I have never come close to the terror that Mumbai and its people (and thousands of others right from Kashmir to the North East) have had to live with. I hope I don't have to. And I hope this is last time I have to wonder about how those people felt.
But I do wonder how hard it must be for them. 2 weeks ago Kumar Sangakkara (yes the cricketer from Sri Lanka) delivered a spectacular speech at the MCC on terror and cricket in his country. Everything he said was so profound and genuine, but this line stayed with me - 'parents would take separate buses so that should anything happen, at least one of them will go back to the children.' I cannot think about it without a lump in my throat. That line kept kept coming back to me as I watched inexperienced and experienced journalists ask stupid questions to people who hadn't had time to wash off the dust from all the blasts.
All those people who died yesterday...so many dreams, so many hopes and probably some bitterness came to an end. And someone else decided to end it for them. We'll never know who, why or probably even how.

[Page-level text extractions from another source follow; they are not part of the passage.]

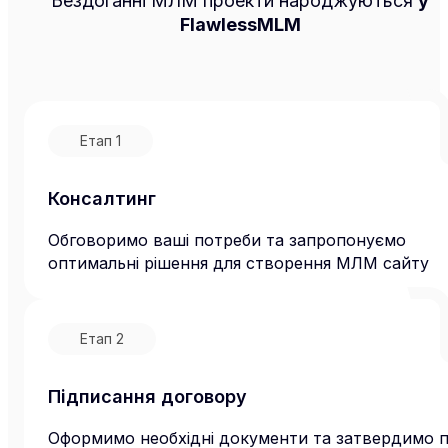
Бездоганні МЛМ проекти народжуються
у
FlawlessMLM
Етап
1
Консалтинг
Обговоримо ваші потреби та запропонуємо
оптимальні рішення для створення МЛМ сайту
Етап
2
Підписання договору
Оформимо необхідні документи та затвердимо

This is not the post i started out to write. I was generally thinking about all the hoopla around Mumbai forgetting the fears and stepping out and wondering about my own fears. But that list (yes a long one at that) is silly compared what the people of Mumbai and elsewhere feel in a the face of constant fear.
Of all the rhetoric that's floating around, This one made a lot of sense. Battered housewife is a perfect if unacceptable analogy.